Putting Yourself on the Page, with Emily Lackey

When it comes to writing nonfiction, one of the hardest jobs we face as writers is making ourselves into characters. Like the other people that populate our work, we need to exist on the page as fully-formed human beings. We need to be seen by our reader and understood. We need strengths. We need weaknesses. We need flaws. We need foibles. And, above all, we need insight into ourselves that we didn’t have at the time… or maybe we still don’t have as we’re writing. In this half-day workshop, we’ll explore all of the ways we as writers can put ourselves fully on the page of our nonfiction so that the person our readers need to understand the most—our narrators—are open, honest, believable, vulnerable, and real. 

Saturday, June 6, 9:30 a.m. – 12:30 p.m. ($75)

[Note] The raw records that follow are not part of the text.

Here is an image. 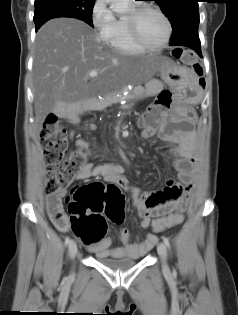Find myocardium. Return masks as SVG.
<instances>
[{
    "label": "myocardium",
    "mask_w": 238,
    "mask_h": 315,
    "mask_svg": "<svg viewBox=\"0 0 238 315\" xmlns=\"http://www.w3.org/2000/svg\"><path fill=\"white\" fill-rule=\"evenodd\" d=\"M152 11L157 13L165 22L166 25V37L165 39L158 45H149L144 42L140 36L139 29H138V21L142 14L145 12ZM127 25L128 31L131 37V40L141 49L145 51H157L164 48L170 41L172 36V24L167 17V15L158 7L152 5H138L135 6L130 13L127 15Z\"/></svg>",
    "instance_id": "f54148a6"
}]
</instances>
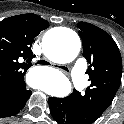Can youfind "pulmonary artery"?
<instances>
[{
  "label": "pulmonary artery",
  "mask_w": 124,
  "mask_h": 124,
  "mask_svg": "<svg viewBox=\"0 0 124 124\" xmlns=\"http://www.w3.org/2000/svg\"><path fill=\"white\" fill-rule=\"evenodd\" d=\"M86 61L80 58L76 61L71 71L72 82L77 90L85 87Z\"/></svg>",
  "instance_id": "pulmonary-artery-1"
}]
</instances>
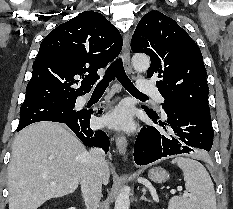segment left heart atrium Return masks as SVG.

Emily Lackey is the Assistant Director of Writers in Progress. Her stories and essays have been published in Glimmer Train, Prairie Schooner, Post Road, Third Coast, The Literary Review, Longreads, The Rumpus, The Huffington Post, Bustle, and Hobart, among others. She was a fellow at the Virginia Center for the Creative Arts and an artist-in-residence at the Bemis Center for Contemporary Arts and Newnan ArtRez. After receiving her MFA from the University of New Hampshire, she taught writing at the University of New Hampshire and in the graduate writing program at Southern New Hampshire University. She is at work on a collection of linked stories and a memoir.